Baltimore Bridge Collapse Sparks Concerns over Delayed Shipments, Increased Shipping Costs
- April 12, 2024
- News
The closure of the Port of Baltimore in the US due to the collapse of the Baltimore Key Bridge is anticipated to cause delays in shipments and increased shipping expenses.
Robert Young, president of the Foreign Buyers Association of the Philippines stated that the group foresees approximately $150 million worth of apparel exports to the US facing delays, with cargo vessels stuck in the vicinity of the Francis Scott Key Bridge in Baltimore. He also added that the export deliveries to chain stores and end buyers will experience significant delays. Young noted that the estimated value of apparel shipments from the Philippines, including those currently in transit on cargo vessels, is expected to be impacted by the incident. He mentioned that cargo ships originating from Southeast Asia, including the Philippines, are currently stationary in the port area. Michael Ricafort, chief economist at Rizal Commercial Banking Corp., highlighted in an email that the bridge collapse and subsequent port closure could result in shipment delays and increased shipping expenses for the Philippines. He mentioned the possibility of port traffic being redirected to alternative ports on the East Coast, such as those in New Jersey and Virginia, as well as other ports on the West Coast.

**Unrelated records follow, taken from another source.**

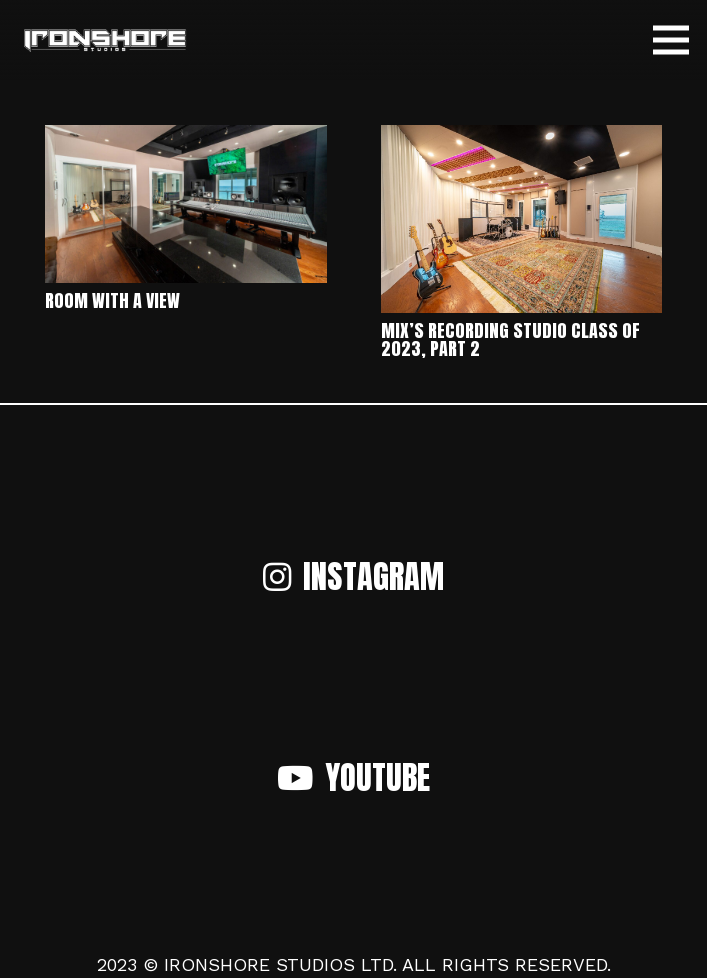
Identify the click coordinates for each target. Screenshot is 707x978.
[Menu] (671, 40)
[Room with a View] (186, 138)
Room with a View (112, 300)
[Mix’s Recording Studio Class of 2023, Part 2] (522, 138)
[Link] (104, 40)
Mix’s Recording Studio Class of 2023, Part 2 (510, 339)
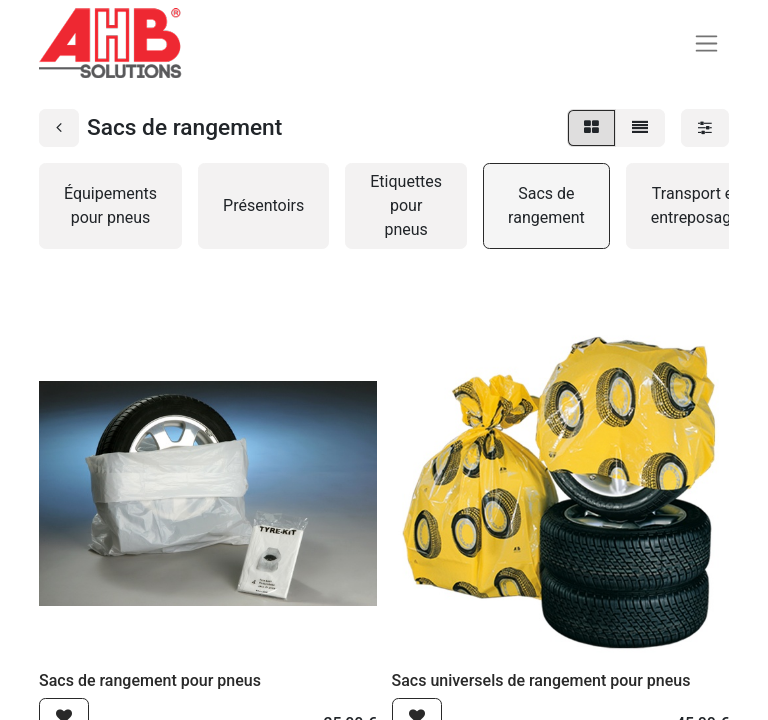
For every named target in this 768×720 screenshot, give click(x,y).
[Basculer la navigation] (706, 43)
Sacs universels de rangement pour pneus (541, 680)
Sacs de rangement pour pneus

This redirection could, directly and indirectly, cause congestion or delays in international trade and supply chains involving the US and other parts of the world.
Ricafort noted that these disruptions could indirectly impact Philippine external trade, particularly through delays and potential increases in shipping costs in the Red Sea area that led to longer shipping routes and higher costs.
He highlighted potential disruptions in global supply chains for vehicles and parts, as the Port of Baltimore is a significant hub for American automakers. Additionally, the closure of the port, which is a major terminal for US coal exports, could affect exports to India and have indirect repercussions for other countries globally.
John Paolo Rivera, president and chief economist at Oikonomia Advisory and Research Inc., emphasized in an email that the incident would strain supply chains and cause disruptions in deliveries along the US East Coast, potentially affecting international markets.